Measuring exposure to infectious agents is most frequently undertaken by measuring antibodies that, for many agents, are stable makers of exposure that may change in magnitude based on high or low viral loads, or following repeated exposure or reactivation such as with Hp or varicella-zoster virus (VZV) respectively14. Antibody assays are simple to perform but in their traditional solid phase format, it rapidly becomes impractical to perform assays for measuring antibodies against multiple pathogen-specific antigens in large studies. Recent technological advances have facilitated the development of high throughput systems capable of measuring antibodies against multiple antigens simultaneously. Flow-based methods incorporating fluorescently labelled synthetic beads with conjugated antigens offer a particularly attractive means to achieve scalability with minimal impact on assay performance. Furthermore, such methods permit the testing for antibodies against multiple antigens and pathogens simultaneously which may then enable a deeper understanding of how specific antigen exposure may differentially associate with disease susceptibility. In particular, the suspension array technology commonly referred to as “Multiplex Serology”15 developed at the German Cancer Research Center has been successfully utilised in multiple large seroepidemiological investigations16,17. The application of such technology in UKB offers the opportunity to test for the risk of prior exposure to infectious agents (through cross-sectional antibody measure), and subsequent incidence of cases of a disease of interest, adjusting for potential confounders that should provide a more reliable estimation of risk and causality.

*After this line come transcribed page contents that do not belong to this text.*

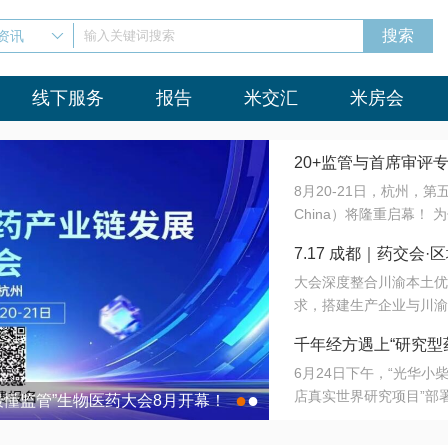
资讯
输入关键词搜索
线下服务
报告
米交汇
米房会
20+监管与首席审评
8月20-21日，杭州，
会8月开幕！
China）将隆重启幕！
与火”的淬炼—— 一端
7.17 成都｜药交
法正重新定义研发效率；
大会深度整合川渝本土优
难题，呼唤更成熟的产业
营
求，搭建生产企业与川渝
同与出海能力建设才是破
三终端渠道的精准高效对
来”为主题，内容全面扩
千年经方遇上“研究型
域增量份额夯实西南市场
算力突围；从中药创新、
6月24日下午，“光华
术攻坚，到CDMO的柔
目在北京同仁堂佛山
店真实世界研究项目”部
●
●
室”与“生产线”、“研发
最懂监管”生物医药大会8月开幕！
7.17 成都｜药交会·
这是继广州之后，该项目
本、临床在同一张桌子上
个OTC药品研究型药店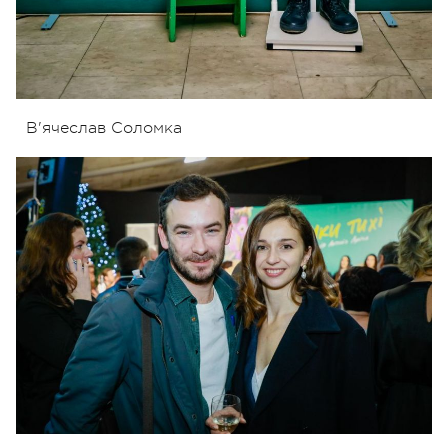
В'ячеслав Соломка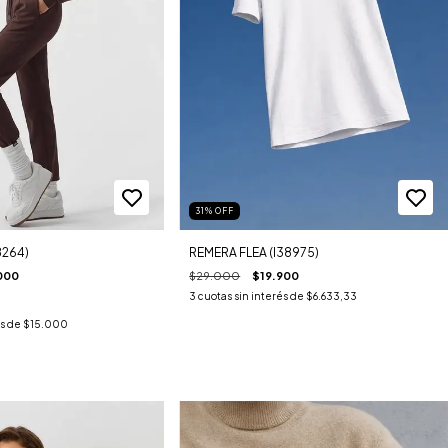
31
%
OFF
8264)
REMERA FLEA (I38975)
000
$29.000
$19.900
3
cuotas sin interés de
$6.633,33
és de
$15.000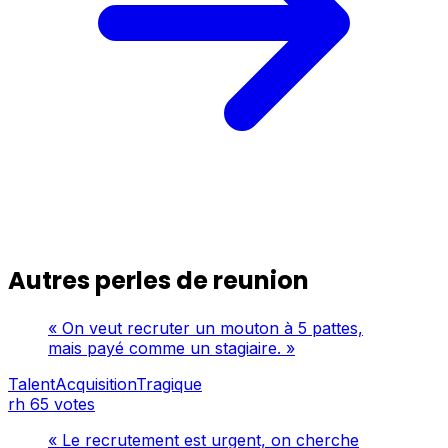
Autres perles de reunion
« On veut recruter un mouton à 5 pattes,
mais payé comme un stagiaire. »
TalentAcquisitionTragique
rh
65 votes
« Le recrutement est urgent, on cherche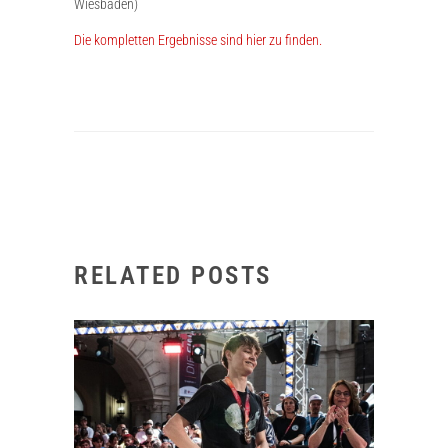
Wiesbaden)
Die kompletten Ergebnisse sind hier zu finden.
RELATED POSTS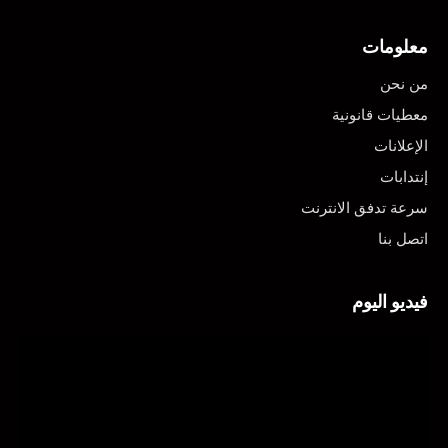
معلومات
من نحن
معطيات قانونية
الإعلانات
إنتدابات
سرعة تدفق الانترنت
اتصل بنا
فيديو اليوم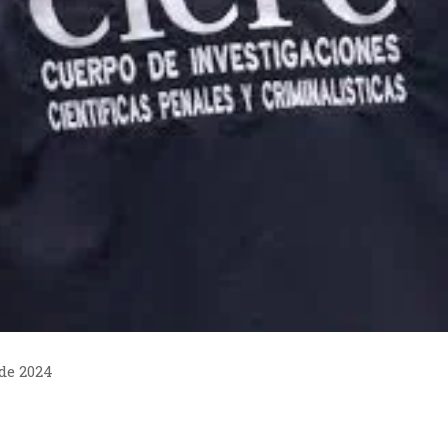
 de 2024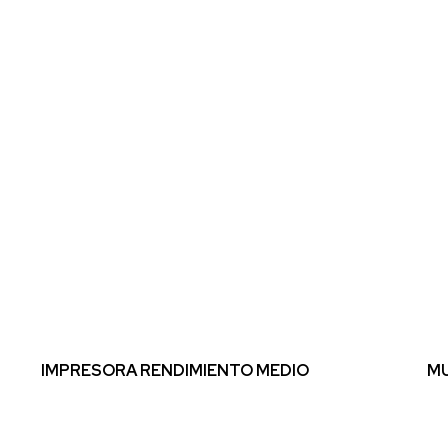
IMPRESORA RENDIMIENTO MEDIO
MU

Here, we describe the results from the first phase of a project to measure antibody responses against 45 antigens from 20 infectious agents using an extended and fully validated Multiplex Serology panel that we intend to apply to all 500,000 UKB participants. Using a randomly selected subset of 9695 individuals, we demonstrate the high performance characteristics of the platform specifically adapted for high throughput and demonstrate the compatibility with prior single agent studies through confirming expected seroprevalence estimates and reproducing previously reported cross-sectional epidemiological and genetic associations with infectious agent exposure that may have utility in a range of future explorations. We highlight the significant benefit of these Multiplex Serology data when used alongside existing rich UKB data and their potential utility for understanding NCD development, with particular relevance to two exemplar diseases: cervical cancer and multiple sclerosis (MS).

Results

UK biobank sample overview

The baseline demographic and behavioural characteristics of the 9695 UKB individuals selected at random and included in this Multiplex Serology study were comparable with the remaining 493,852 individuals with serum available for similar future analyses (Table 1). Consistent with previous reports from UKB18, this sample consists of a greater proportion of females (55.9%) versus males, individuals of self-reported White ethnicity (94.3%) and those of a more affluent background (52.7 with a Townsend deprivation index (TDI) less than -2). There was a high proportion of individuals who consumed alcohol (91.9%) with only 9.8% of individuals reporting current smoking.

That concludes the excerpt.